The Bush administration said Monday it remains confident Poland will join the United States in a European missile-defense program, despite reservations expressed by the Polish foreign minister. The system is aimed at countering an Iranian missile program but Polish Foreign Minister Radoslaw Sikorski downplays any threat from Iran. VOA's David Gollust reports from the State Department.

Officials here say they're confident a deal will be struck for Polish participation on the missile defense plan, despite signs the new government in Warsaw is less supportive of the program than its predecessor.

The Bush administration proposes basing 10 interceptor missiles in Poland and a related radar system in the Czech Republic to counter what it says is a looming threat to both Europe and the United States posed by an Iranian long-range missile program.

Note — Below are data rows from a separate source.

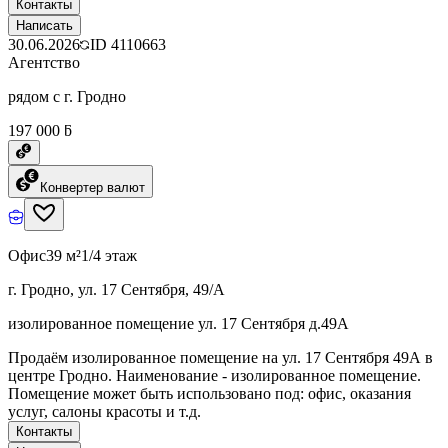
Контакты
Написать
30.06.2026
ID
4110663
Агентство
рядом с г. Гродно
197 000 ƃ
Конвертер валют
Офис
39 м²
1/4 этаж
г. Гродно, ул. 17 Сентября, 49/А
изолированное помещение ул. 17 Сентября д.49А
Продаём изолированное помещение на ул. 17 Сентября 49А в
центре Гродно. Наименование - изолированное помещение.
Помещение может быть использовано под: офис, оказания
услуг, салоны красоты и т.д.
Контакты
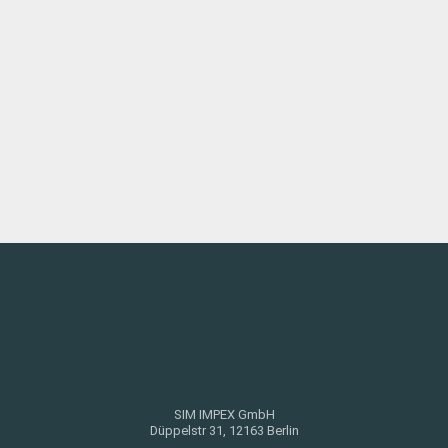
SIM IMPEX GmbH
Düppelstr 31, 12163 Berlin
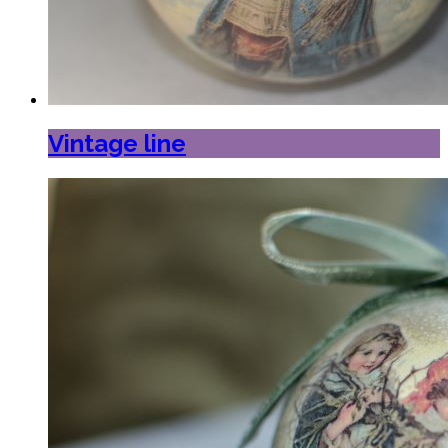
Vintage line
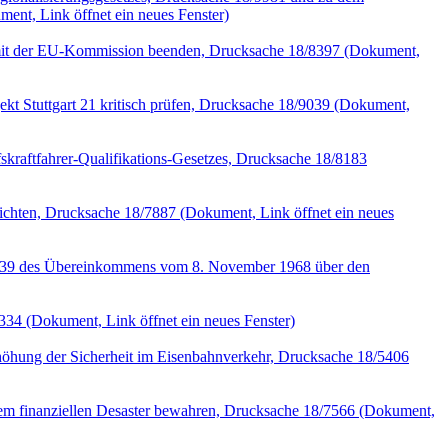
ent, Link öffnet ein neues Fenster)
it der EU-Kommission beenden, Drucksache 18/8397
(Dokument,
Stuttgart 21 kritisch prüfen, Drucksache 18/9039
(Dokument,
kraftfahrer-Qualifikations-Gesetzes, Drucksache 18/8183
ichten, Drucksache 18/7887
(Dokument, Link öffnet ein neues
nd 39 des Übereinkommens vom 8. November 1968 über den
8334
(Dokument, Link öffnet ein neues Fenster)
öhung der Sicherheit im Eisenbahnverkehr, Drucksache 18/5406
em finanziellen Desaster bewahren, Drucksache 18/7566
(Dokument,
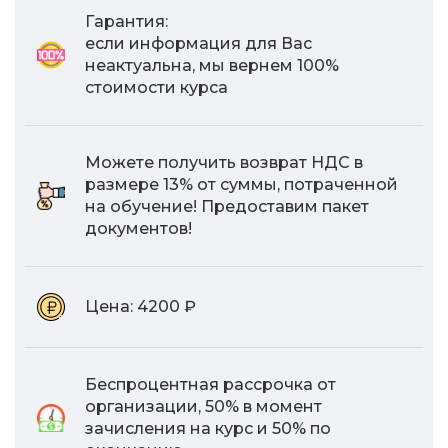
Гарантия:
если информация для Вас
неактуальна, мы вернем 100%
стоимости курса
Можете получить возврат НДС в
размере 13% от суммы, потраченной
на обучение! Предоставим пакет
документов!
Цена:
4200 ₽
Беспроцентная рассрочка от
организации, 50% в момент
зачисления на курс и 50% по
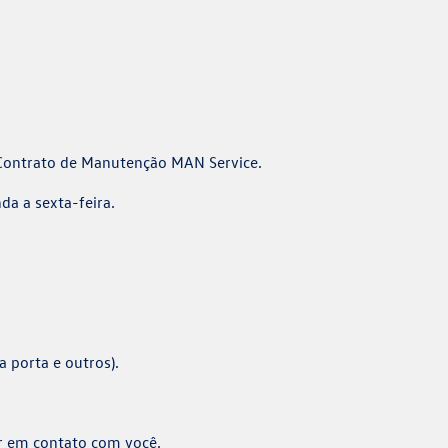
 Contrato de Manutenção MAN Service.
a a sexta-feira.
 porta e outros).
r em contato com você.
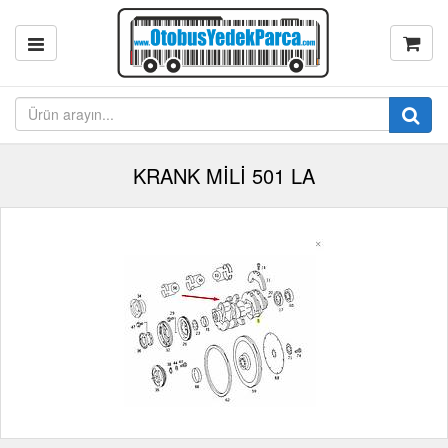
KRANK MİLİ 501 LA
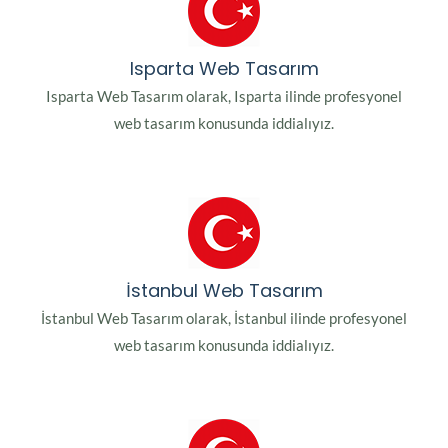
Isparta Web Tasarım
Isparta Web Tasarım olarak, Isparta ilinde profesyonel
web tasarım konusunda iddialıyız.
İstanbul Web Tasarım
İstanbul Web Tasarım olarak, İstanbul ilinde profesyonel
web tasarım konusunda iddialıyız.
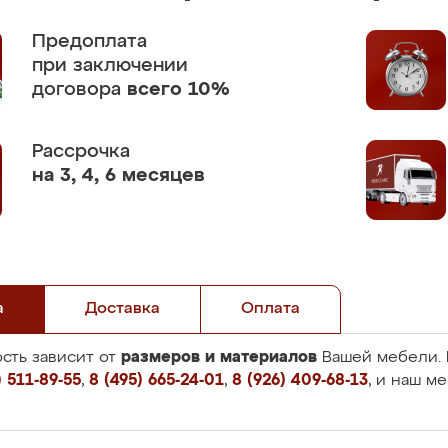
Предоплата
при заключении
договора
всего 10%
Рассрочка
на 3, 4, 6 месяцев
а
Доставка
Оплата
размеров и материалов
сть зависит от
Вашей мебели. 
 511-89-55
,
8 (495) 665-24-01
,
8 (926) 409-68-13
, и наш м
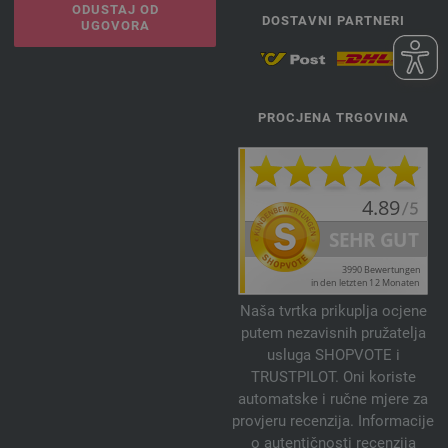
ODUSTAJ OD
DOSTAVNI PARTNERI
UGOVORA
PROCJENA TRGOVINA
Naša tvrtka prikuplja ocjene
putem nezavisnih pružatelja
usluga SHOPVOTE i
TRUSTPILOT. Oni koriste
automatske i ručne mjere za
provjeru recenzija. Informacije
o autentičnosti recenzija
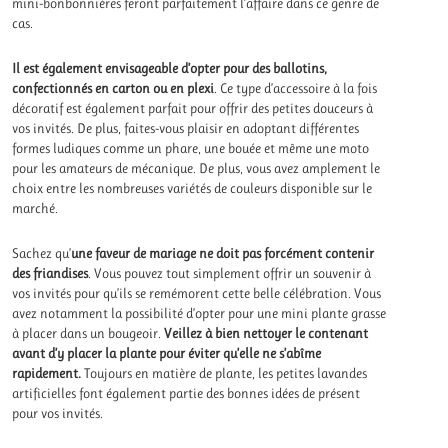
mini-bonbonnières feront parfaitement l’affaire dans ce genre de
cas.
Il est également envisageable d’opter pour des ballotins,
confectionnés en carton ou en plexi
. Ce type d’accessoire à la fois
décoratif est également parfait pour offrir des petites douceurs à
vos invités. De plus, faites-vous plaisir en adoptant différentes
formes ludiques comme un phare, une bouée et même une moto
pour les amateurs de mécanique. De plus, vous avez amplement le
choix entre les nombreuses variétés de couleurs disponible sur le
marché.
Sachez qu’
une faveur de mariage ne doit pas forcément contenir
des friandises
. Vous pouvez tout simplement offrir un souvenir à
vos invités pour qu’ils se remémorent cette belle célébration. Vous
avez notamment la possibilité d’opter pour une mini plante grasse
à placer dans un bougeoir.
Veillez à bien nettoyer le contenant
avant d’y placer la plante pour éviter qu’elle ne s’abîme
rapidement.
Toujours en matière de plante, les petites lavandes
artificielles font également partie des bonnes idées de présent
pour vos invités.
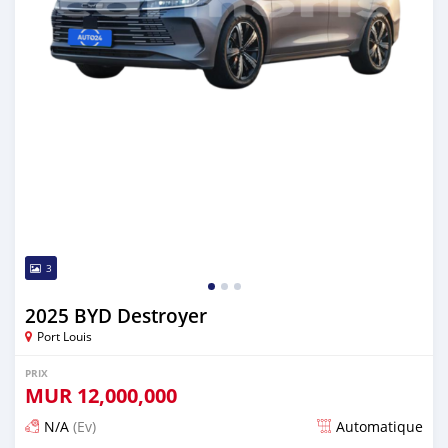
3
2025 BYD Destroyer
Port Louis
PRIX
MUR
12,000,000
N/A
(Ev)
Automatique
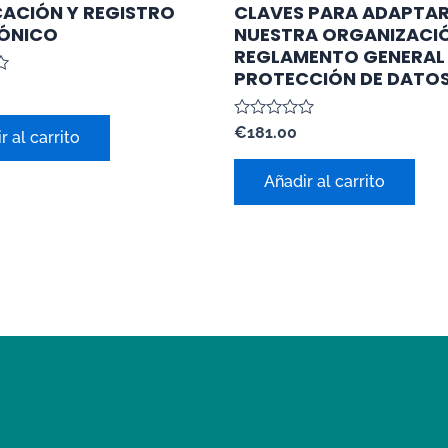
CACIÓN Y REGISTRO
CLAVES PARA ADAPTA
ÓNICO
NUESTRA ORGANIZACIÓ
REGLAMENTO GENERAL
PROTECCIÓN DE DATO
Valorado
€
181.00
r al carrito
con
0
de
Añadir al carrito
5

The previous Polish government had agreed in principle to join the program but the new government of Prime Minister Donald Tusk has sent mixed signals about it.

In weekend interview remarks with a major Polish newspape, Foreign Minister Sikorski said his country does not feel threatened by Iran and that not only the benefits, but also the risks, of taking part in the program have to be discussed.

Russia has strongly opposed the plan, contending it would undercut its strategic missile deterrent. Sikorski said Russian anger could be "expensive" for Poland at a time when it is trying to improve relations with Moscow.

Briefing reporters here, State Department Spokesman Sean McCormack said Polish Defense Minister Bogdan Klich is due in Washington later this month for talks on the program and that U.S. officials remain confident Poland will participate.

McCormack said U.S. officials will be prepared to address all of Poland's concerns in good faith and said the missile threat from Iran is genuine:

"Certainly they are working towards a long-range missile capability," said Sean McCormack. "We all know that. We've seen the tests. The Iranian government has trumpeted the fact that they are working on that. So this is designed to address both current as well as future threats and I don't think that there's really any dispute about the kind of future threat that we face from Iran if it continues on the current pathway."

Iran has tested a medium range ballistic missile. But a U.S. congressional report last year said evidence that Iran aspires to an intercontinental missile capability is "scant and unconvincing," and there have been moves in Congress to block funding for the European project.

The Bush administration has held high-level talks with Moscow to try to allay Russian concerns about the program, saying that Moscow would be allowed to monitor use of the system which is to become operational in 2012.

Russian President Vladimir Putin has warned of a new European arms race if the plan goes forward, and last month suspended his country's participation in the 1990 treaty limiting conventional forces in Europe over the issue.

Polish Prime Minister Tusk said Monday his government sees no reason to rush a decision on the anti-missile program. The Polish leader is to discuss the issue during a visit to Moscow February 8, and is also expected to make his first visit to Washington as prime minister sometime early this year.